WT/DS162/R/Add.1 Page 64
Japan notes that senior US officials recognize that the imposition of an anti‑dumping duty is the only permissible means of remedying dumping. In his 18 February 1986 letter to Senate Judiciary Committee Chairman Strom Thurmond, then-USTR Clayton Yeutter unambiguously declared:
"Both the [Tokyo Round Anti‑Dumping] Code and the GATT authorize a signatory to impose antidumping duties to counteract foreign dumping. This remedy represents a special exception to normal GATT rules regarding tariffs. The Code, however, expressly limits this remedy to the prospective collection of antidumping duties to offset the margin of dumping. It prohibits the use of additional sanctions, such as anti‑trust damages."229
Japan recalls that, similarly, in a 4 February 1986 letter to the Chairman Strom Thurmond, then Assistant Attorney General John Bolton stated:
"Thus any private remedy for dumping must also be consistent with GATT. The Code permits a signatory to impose, in response to dumping, only antidumping duties limited to the margin of dumping."230
Japan submits further that it can scarcely improve on the analysis of the 1916 Act presented by USTR General Counsel Alan Holmer to the US Senate Finance Committee (18 July 1986):
"The Antidumping Code, however, expressly limits the remedy for dumping to the prospective collection of antidumping duties to offset the margin of dumping. Article 16 of the Code [now Article 18.1 of the Anti‑Dumping Agreement] states: "No specific action against dumping of exports from another Party can be taken except in accordance with the provisions of the General Agreement, as interpreted by this Agreement." This language prohibits the use of additional sanctions, such as fines, embargoes, imprisonment or other draconian measures.

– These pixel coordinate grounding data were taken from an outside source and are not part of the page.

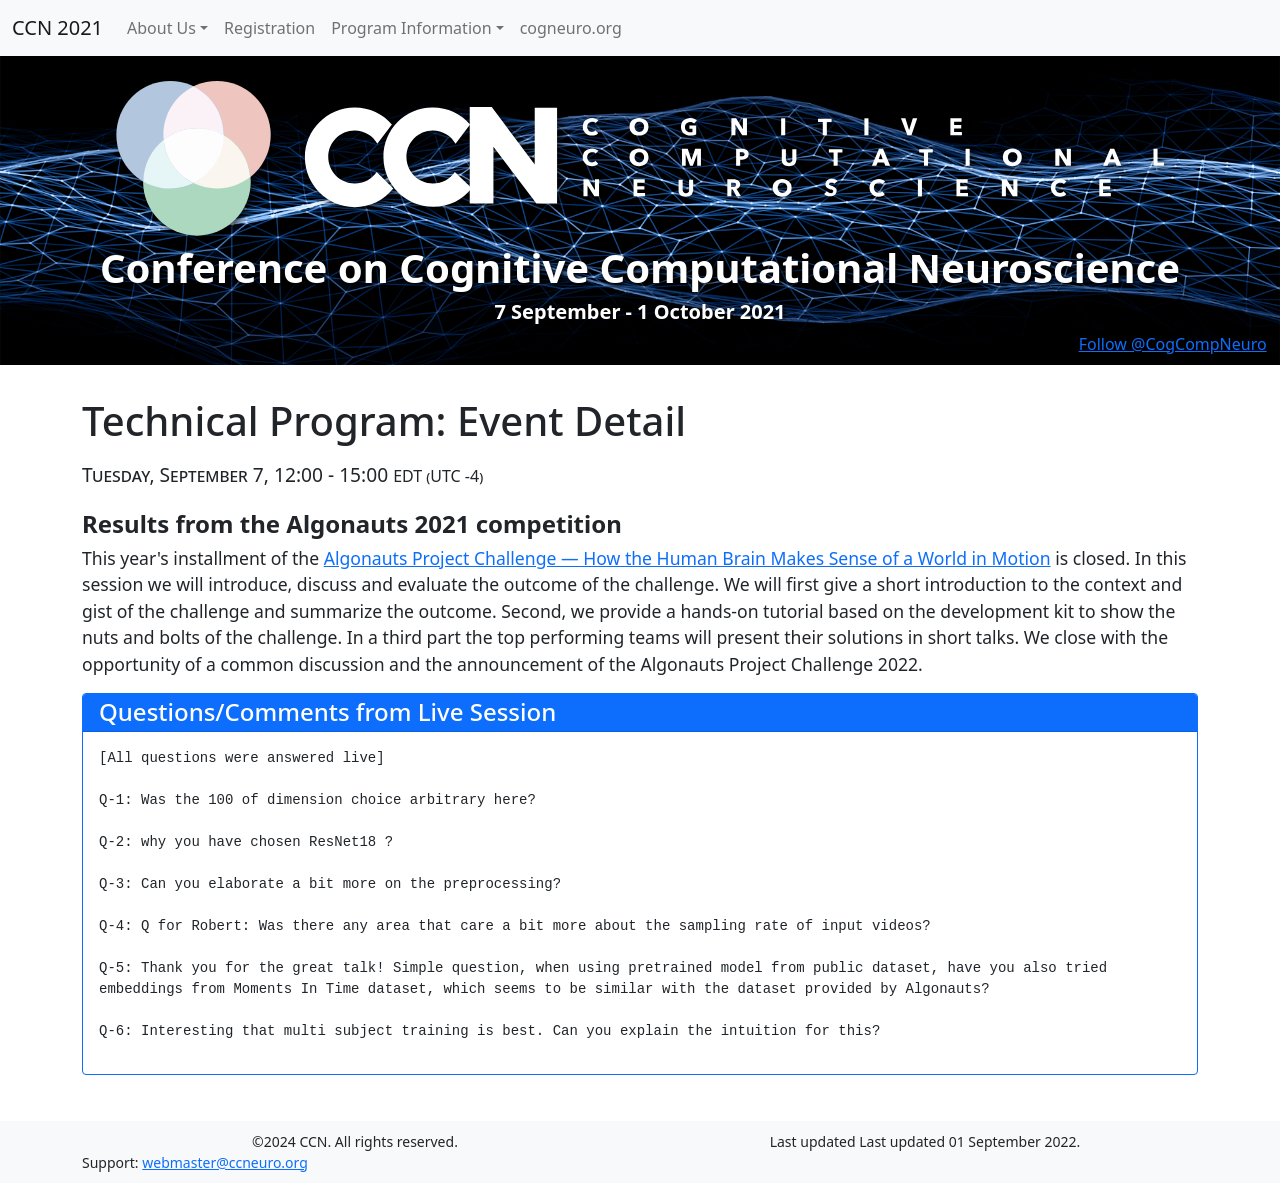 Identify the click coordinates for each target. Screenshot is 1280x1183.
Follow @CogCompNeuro (1173, 344)
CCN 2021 (57, 27)
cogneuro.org (571, 28)
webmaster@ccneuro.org (225, 1162)
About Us (161, 28)
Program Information (411, 28)
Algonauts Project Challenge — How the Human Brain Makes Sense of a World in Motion (687, 558)
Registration (269, 28) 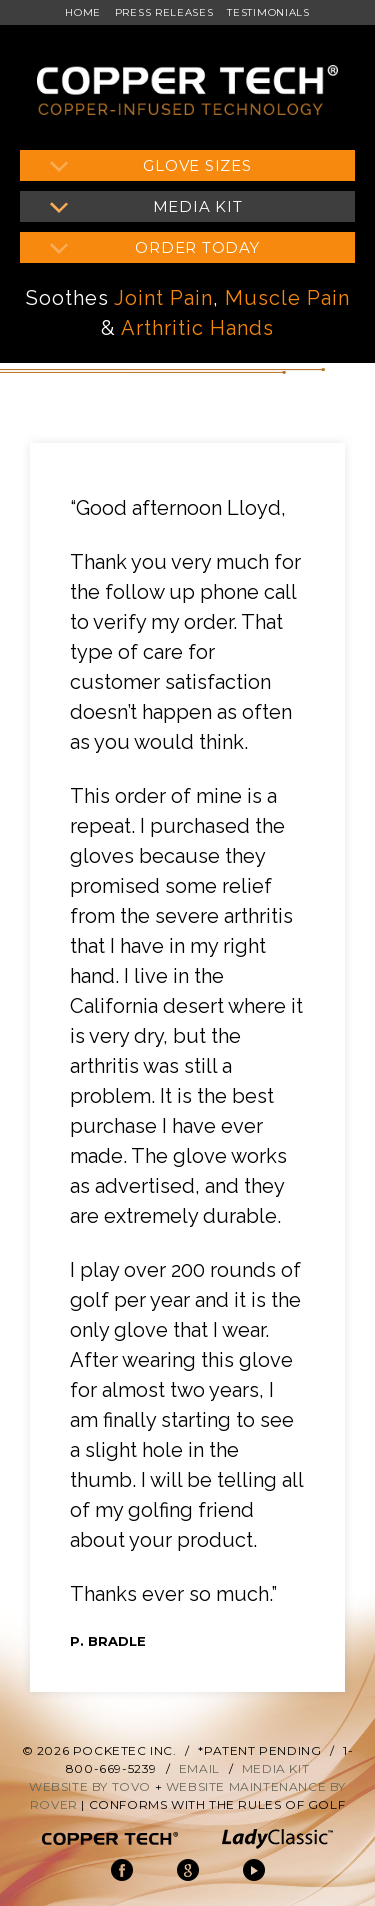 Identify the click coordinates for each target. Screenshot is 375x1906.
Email (199, 1768)
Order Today (197, 247)
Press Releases (164, 12)
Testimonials (268, 12)
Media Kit (198, 206)
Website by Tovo (90, 1786)
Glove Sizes (197, 165)
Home (83, 12) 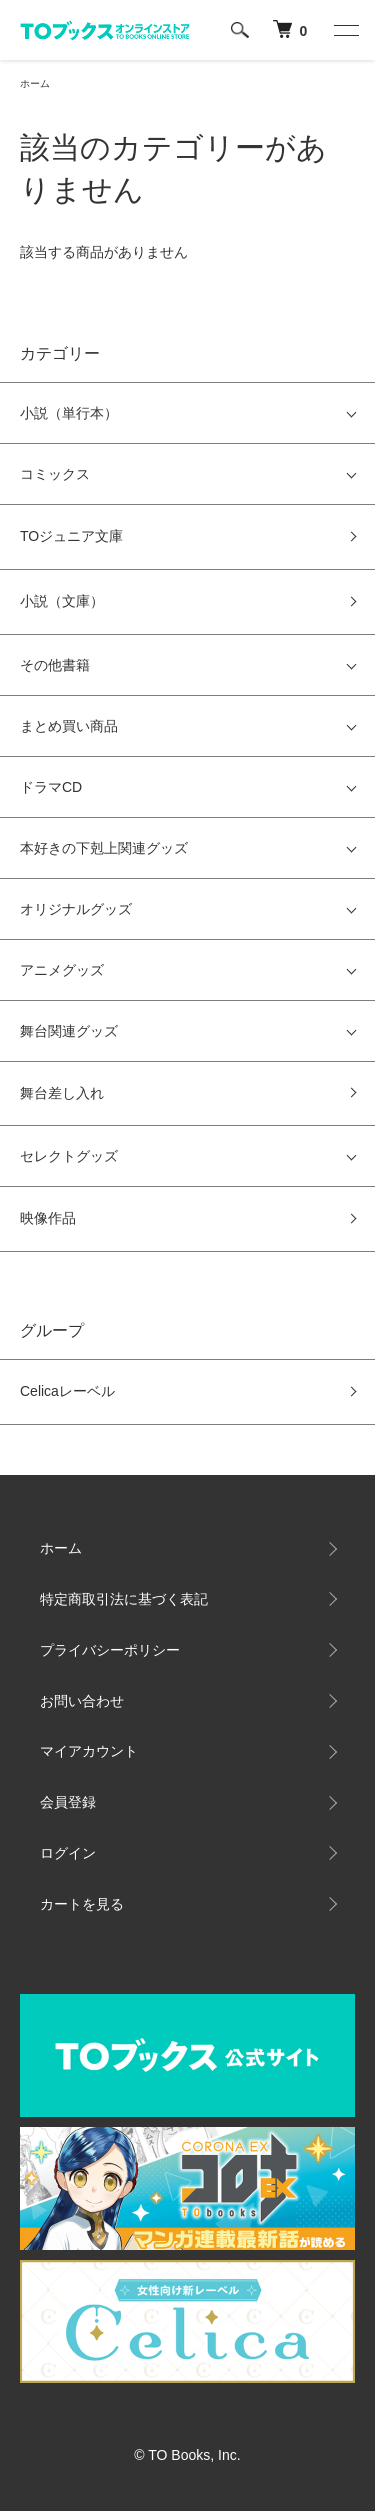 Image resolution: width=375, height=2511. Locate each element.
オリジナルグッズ (76, 909)
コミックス (55, 474)
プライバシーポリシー (110, 1650)
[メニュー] (345, 30)
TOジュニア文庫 (71, 536)
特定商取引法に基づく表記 (124, 1599)
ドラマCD (51, 787)
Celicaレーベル (67, 1391)
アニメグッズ (62, 970)
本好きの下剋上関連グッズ (104, 848)
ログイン (68, 1853)
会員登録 (68, 1802)
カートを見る (82, 1904)
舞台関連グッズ (69, 1031)
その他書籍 (55, 665)
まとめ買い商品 (69, 726)
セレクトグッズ (69, 1156)
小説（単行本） (69, 413)
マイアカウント (89, 1751)
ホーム (35, 83)
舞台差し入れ (62, 1093)
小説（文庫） (62, 601)
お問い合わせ (82, 1701)
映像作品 (48, 1218) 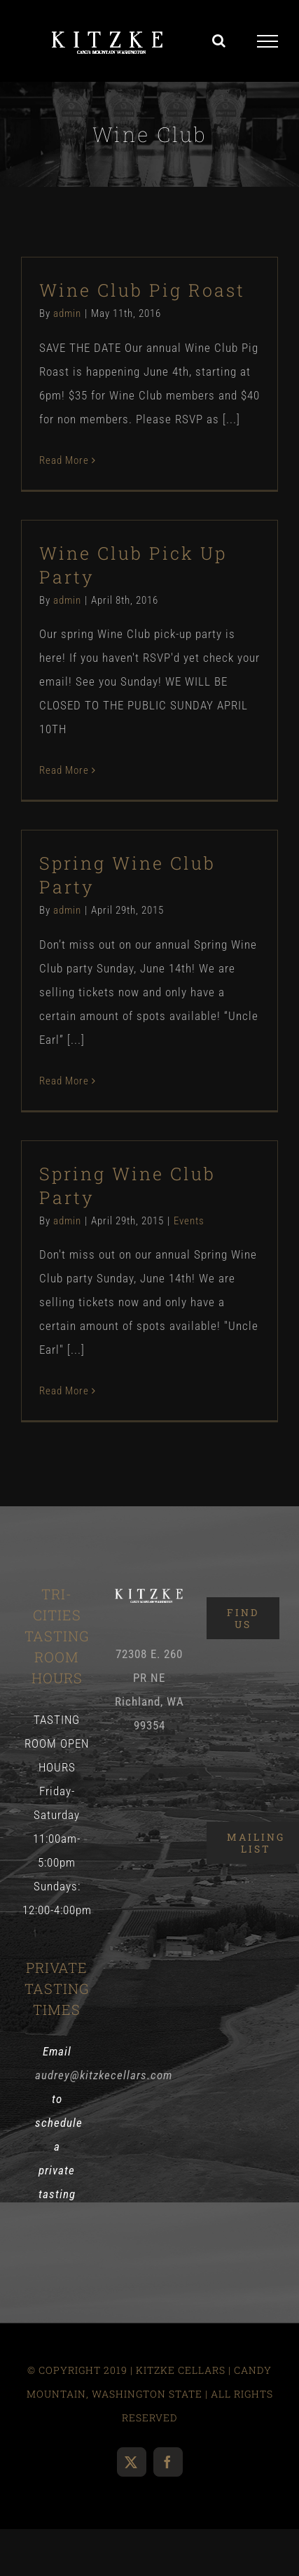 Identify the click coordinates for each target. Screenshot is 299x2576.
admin (67, 313)
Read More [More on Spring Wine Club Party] (64, 1081)
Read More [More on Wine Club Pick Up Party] (64, 770)
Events (189, 1221)
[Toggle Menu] (268, 41)
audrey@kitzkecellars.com (103, 2075)
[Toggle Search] (219, 41)
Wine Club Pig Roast (142, 290)
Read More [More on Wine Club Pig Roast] (64, 460) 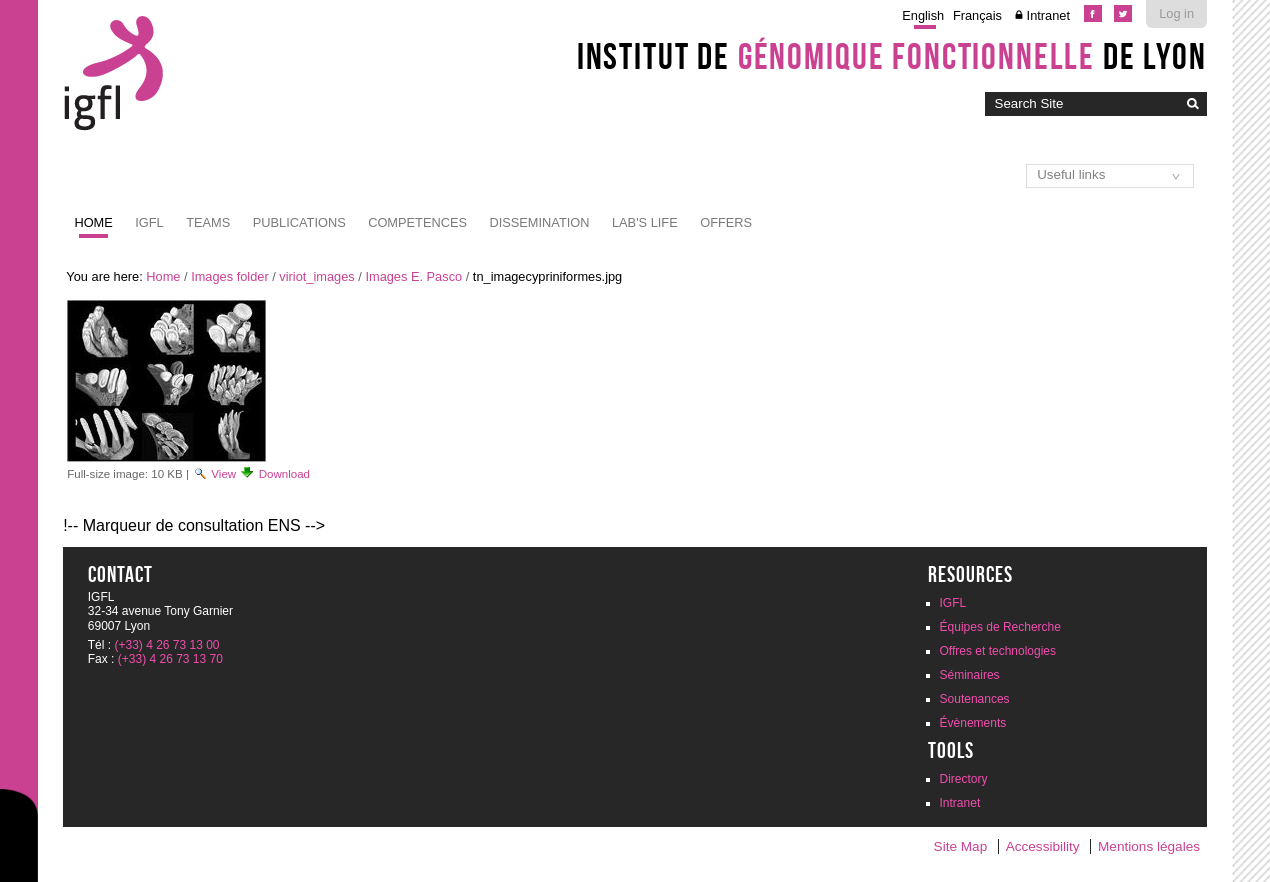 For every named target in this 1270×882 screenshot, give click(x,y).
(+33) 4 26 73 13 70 (170, 659)
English (923, 15)
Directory (964, 779)
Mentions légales (1149, 846)
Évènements (973, 723)
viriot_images (316, 276)
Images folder (230, 276)
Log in (1176, 13)
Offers (726, 222)
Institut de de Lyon (892, 56)
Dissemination (539, 222)
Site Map (961, 846)
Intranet (1048, 15)
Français (977, 15)
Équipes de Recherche (1000, 627)
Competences (417, 222)
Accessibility (1043, 846)
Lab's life (645, 222)
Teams (208, 222)
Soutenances (975, 699)
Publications (299, 222)
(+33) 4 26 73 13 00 (166, 645)
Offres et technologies (998, 651)
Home (93, 222)
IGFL (149, 222)
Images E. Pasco (413, 276)
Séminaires (970, 675) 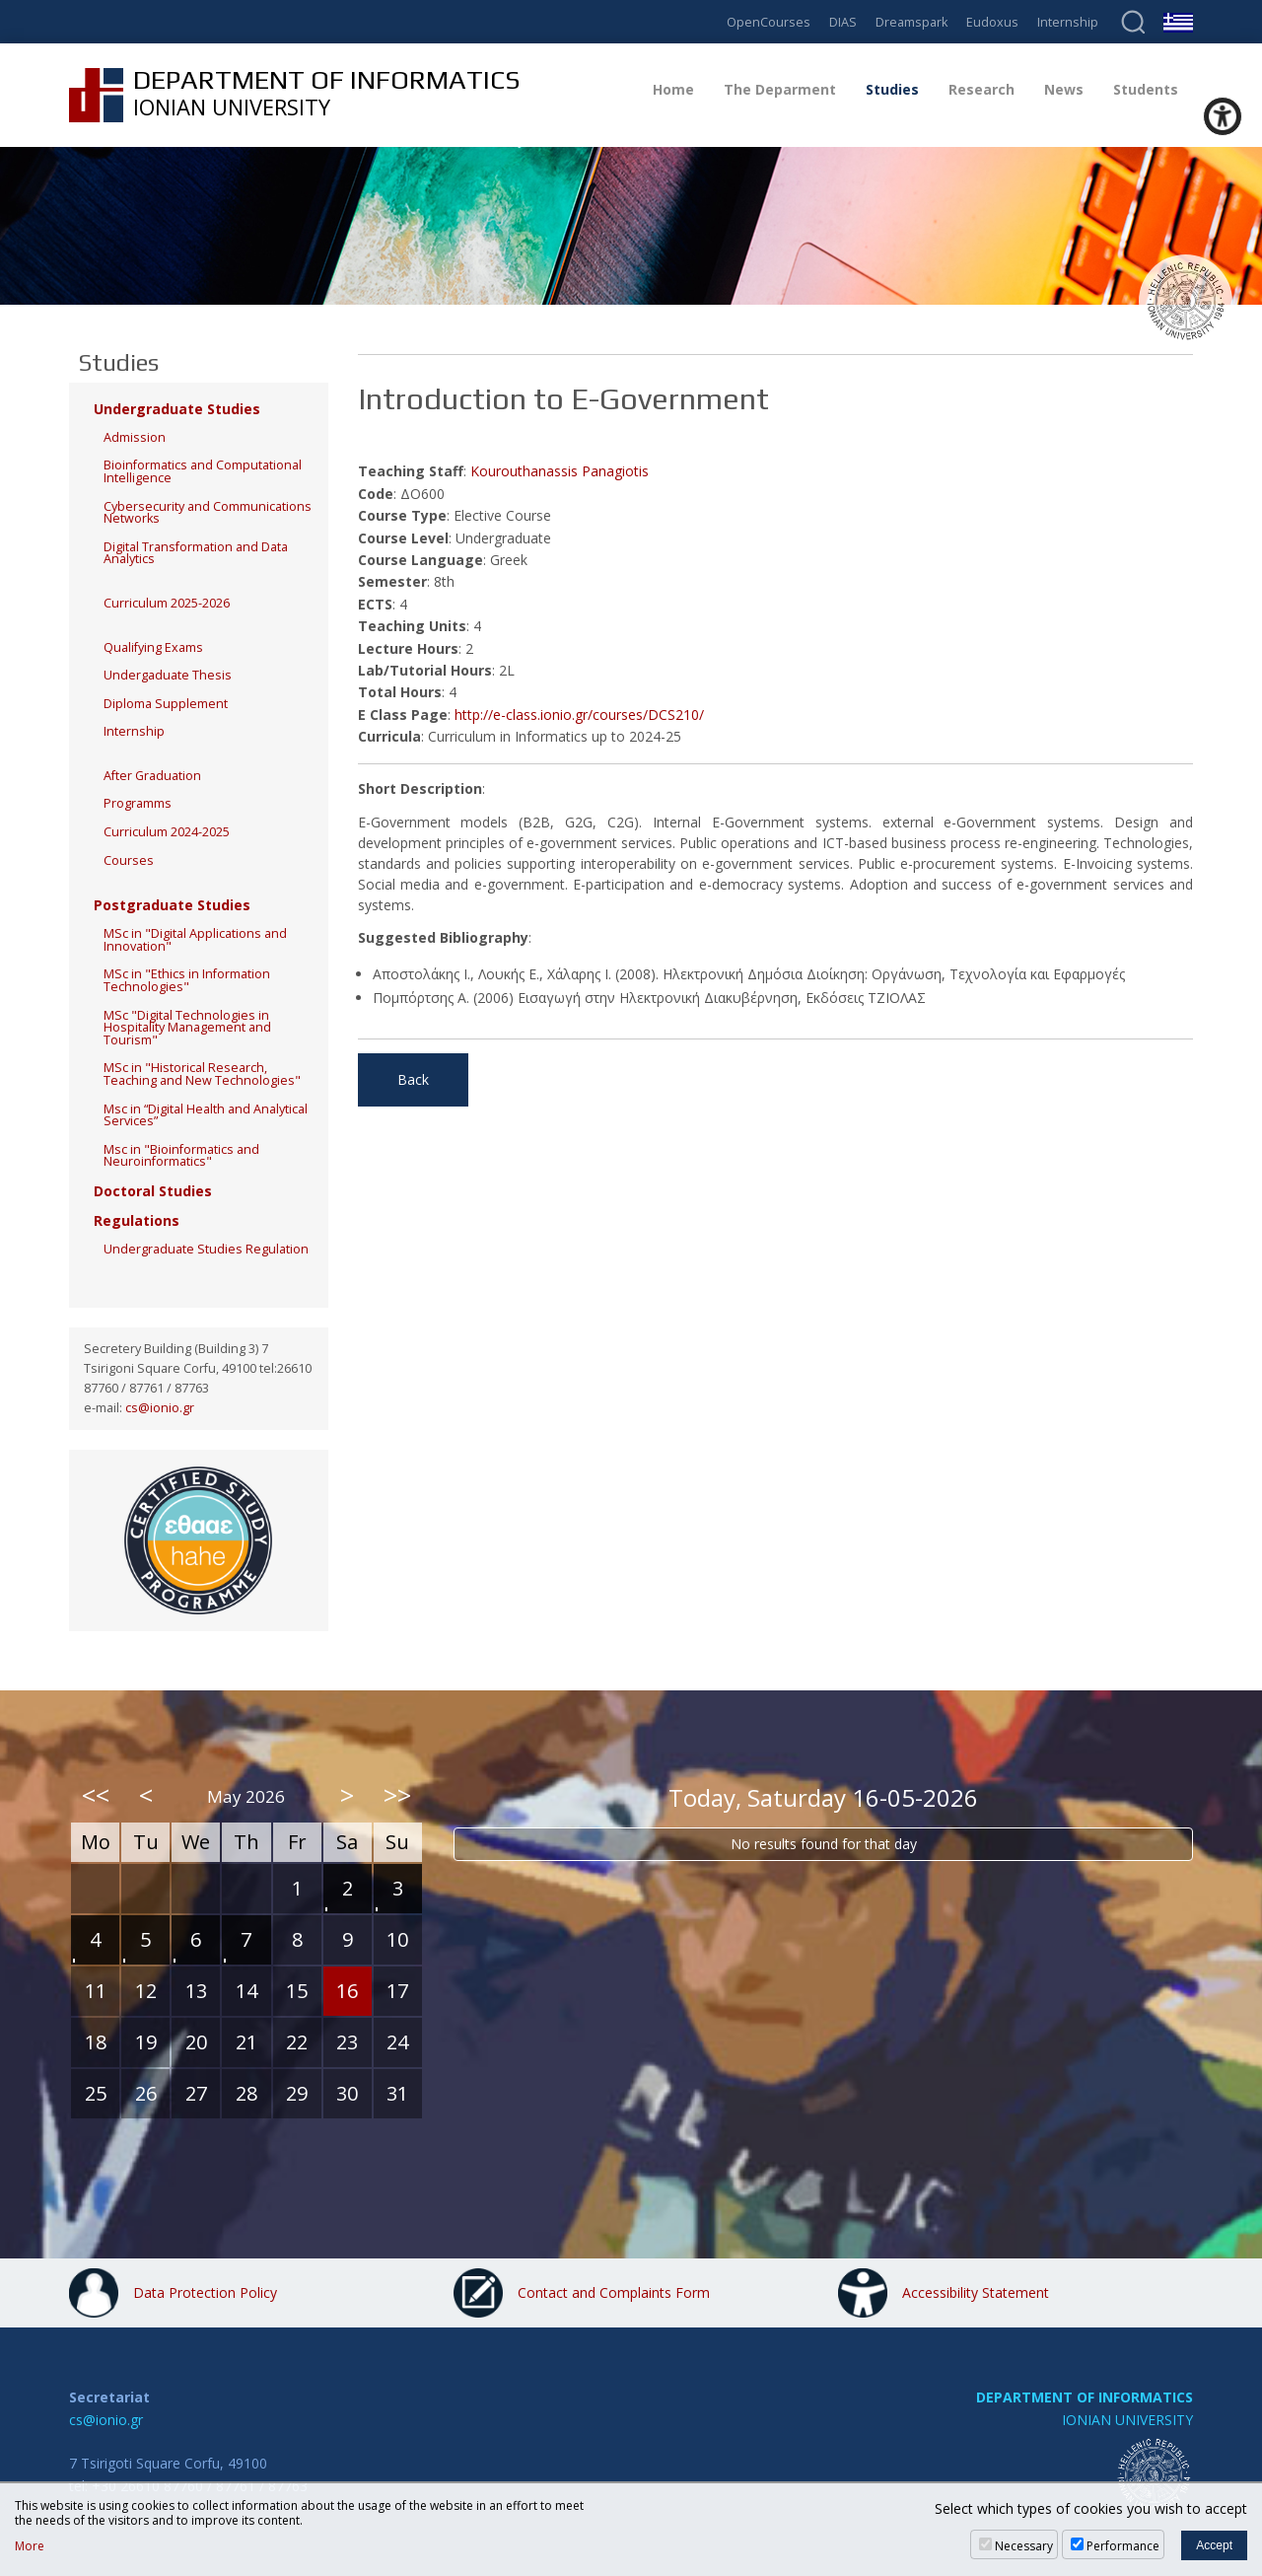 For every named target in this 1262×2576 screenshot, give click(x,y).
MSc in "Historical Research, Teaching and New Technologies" (202, 1074)
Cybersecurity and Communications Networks (208, 513)
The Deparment (780, 89)
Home (673, 89)
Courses (129, 860)
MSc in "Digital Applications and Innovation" (195, 940)
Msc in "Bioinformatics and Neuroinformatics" (181, 1156)
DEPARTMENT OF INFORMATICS (1084, 2397)
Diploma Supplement (166, 703)
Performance (1123, 2546)
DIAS (843, 23)
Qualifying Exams (153, 647)
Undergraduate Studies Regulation (206, 1249)
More (29, 2546)
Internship (1067, 23)
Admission (135, 437)
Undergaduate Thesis (168, 675)
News (1064, 89)
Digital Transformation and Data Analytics (196, 553)
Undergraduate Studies (177, 408)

It has also been argued that "the Code also does not affect other actions that are not in the nature of 'duties' that may affect goods that are 'dumped'." The thrust of this argument is that if a government chooses to address dumping through the imposition of duties, it must do so under the procedures set out in the Anti‑Dumping Code, but at the same time, a government is free to use any other means that it chooses to punish dumping. This interpretation of Article 16, however, appears rather implausible if one considers its consequences. Under this view, a foreign government would be perfectly within its rights to convict an American businessman of dumping and imprison him for a period of 10 years, since the government would have a right to use whatever alternative sanctions for dumping it pleased.
It follows that Article 16 must stand for the proposition that a government can provide its citizens one, and only one, remedy for dumping. That remedy is the collection of duties in a manner consistent with the Anti‑Dumping Code." 231
229 Japan refers to the letter from USTR Clayton Yeutter to Sen. Thurmond, dated 18 February 1986, p. 9-10 (emphasis added by Japan).
230 Japan refers to the letter from Assistant Attorney General John Bolton to Sen. Thurmond, dated 4 February 1986, p. 17.
231 Japan refers to the testimony by Alan F. Holmer, General Counsel Office of the USTR, before the Subcommittee on International Trade of the US Senate, dated 18 July 1986, p. 4 (emphases added by Japan).